Akan tetapi, ulama berbeda pendapat tentang maksud quru’. Menurut al-Jasshosh di dalam tafsir Ahkam al-Quran hal. 56. Terdapat 2 pendapat ulama tentang pengertian qu’u’ di dalam ayat ini.
Menurut mazhab Maliki dan Syafi’iyyah adapun maksud quru’ adalah suci. Konsekuensinya, ketika perempuan memasuki fase haid ketiga, maka suami sudah tidak memiliki hak untuk merujuk istri. Sedangkan mazhab Hanafi berpendapat bahwa maksud quru’ adalah haid. Sehingga, sebelum suci dari haid ketiga, suami masih memiliki hak untuk merujuk istrinya.
Kedua, QS. Al-Baqarah [2] ayat 234
وَٱلَّذِينَ يُتَوَفَّوۡنَ مِنكُمۡ وَيَذَرُونَ أَزۡوَٰجٗا يَتَرَبَّصۡنَ بِأَنفُسِهِنَّ أَرۡبَعَةَ أَشۡهُرٖ وَعَشۡرٗاۖ فَإِذَا بَلَغۡنَ أَجَلَهُنَّ فَلَا جُنَاحَ عَلَيۡكُمۡ فِيمَا فَعَلۡنَ فِيٓ أَنفُسِهِنَّ بِٱلۡمَعۡرُوفِۗ وَٱللَّهُ بِمَا تَعۡمَلُونَ خَبِيرٞ
“Orang-orang yang mati di antara kamu dan meninggalkan istri-istri hendaklah mereka (istri-istri) menunggu dirinya (beriddah) empat bulan sepuluh hari.
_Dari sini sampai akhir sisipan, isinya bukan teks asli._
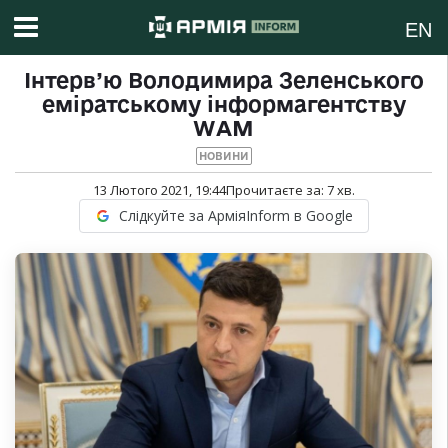
EN
Інтерв’ю Володимира Зеленського
еміратському інформагентству
WАМ
НОВИНИ
13 Лютого 2021, 19:44
Прочитаєте за:
7
хв.
Слідкуйте за АрміяInform в Google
Kemudian, apabila telah sampai (akhir) iddah mereka, tidak ada dosa bagimu (wali) mengenai apa yang mereka lakukan terhadap diri mereka menurut cara yang patut. Allah Maha Mengetahui apa yang kamu kerjakan.”
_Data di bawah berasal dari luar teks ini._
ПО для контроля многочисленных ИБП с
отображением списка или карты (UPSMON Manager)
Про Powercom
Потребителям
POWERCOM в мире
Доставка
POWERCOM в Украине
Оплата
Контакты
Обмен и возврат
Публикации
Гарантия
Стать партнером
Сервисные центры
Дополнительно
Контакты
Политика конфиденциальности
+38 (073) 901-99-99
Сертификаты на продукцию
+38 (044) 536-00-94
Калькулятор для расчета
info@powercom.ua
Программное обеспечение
Ayat ini ditujukan bagi perempuan yang ditinggal wafat suaminya. Perempuan tersebut harus menjalani iddah selama 4 bulan 10 hari disertai dengan ihdad (masa berkabung) baik perempuan tersebut muda ataupun tua. Aturan ini menganulir QS. Al-Baqarah ayat 240 yang menyatakan bahwa iddah perempuan yang ditinggal wafat suaminya adalah satu tahun penuh.
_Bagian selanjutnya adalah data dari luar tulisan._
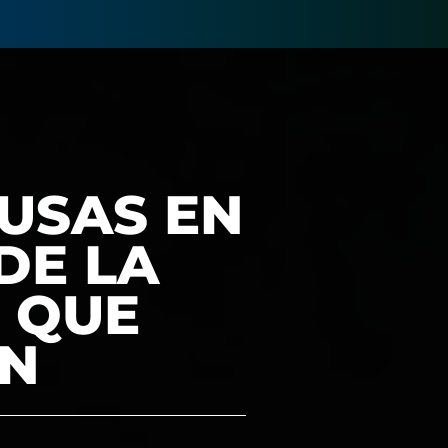
RUSAS EN
DE LA
 QUE
ÁN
Ketiga, QS. At-Thalaq [65]:4
وَٱلَّٰٓـِٔي يَئِسۡنَ مِنَ ٱلۡمَحِيضِ مِن نِّسَآئِكُمۡ إِنِ ٱرۡتَبۡتُمۡ فَعِدَّتُهُنَّ ثَلَٰثَةُ أَشۡهُرٖ وَٱلَّٰٓـِٔي لَمۡ يَحِضۡنَۚ وَأُوْلَٰتُ ٱلۡأَحۡمَالِ أَجَلُهُنَّ أَن يَضَعۡنَ حَمۡلَهُنَّۚ وَمَن يَتَّقِ ٱللَّهَ يَجۡعَل لَّهُۥ مِنۡ أَمۡرِهِۦ يُسۡرٗا
“Perempuan-perempuan yang tidak mungkin haid lagi (menopause) di antara istr-istrimu jika kamu ragu-ragu (tentang masa iddahnya) maka iddahnya adalah tiga bulan. Begitu (pula) perempuan-perempuan yang tidak haid (belum dewasa). Adapun perempuan-perempuan yang hamil, waktu iddah mereka adalah sampai mereka melahirkan kandungannya. Siapa yang bertakwa kepada Allah, niscaya Dia menjadikan kemudahan baginya dalam urusannya.
Di dalam ayat ini terdapat penjelasan tentang aturan iddah bagi perempuan yang menopause (perempuan yang pernah mengalami haid lalu tidak lagi haid), perempuan kecil (perempuan yang belum pernah mengalami haid) dan perempuan hamil.
Untuk perempuan menopause dan perempuan kecil, keduanya harus menjalani iddah selama 3 bulan. Sedangkan perempuan hamil harus menjalani iddah hingga ia melahirkan. Baik perpisahan perempuan hamil tersebut sebab perceraian ataupun karena suaminya wafat.
Demikianlah 3 ayat-ayat al-Quran yang menjelaskan aturan iddah bagi perempuan. Aturan ini tidak lain adalah untuk menciptakan maslahat di tengah kehidupan. Karena tidak ada satu syariat pun yang kosong dari maslahat.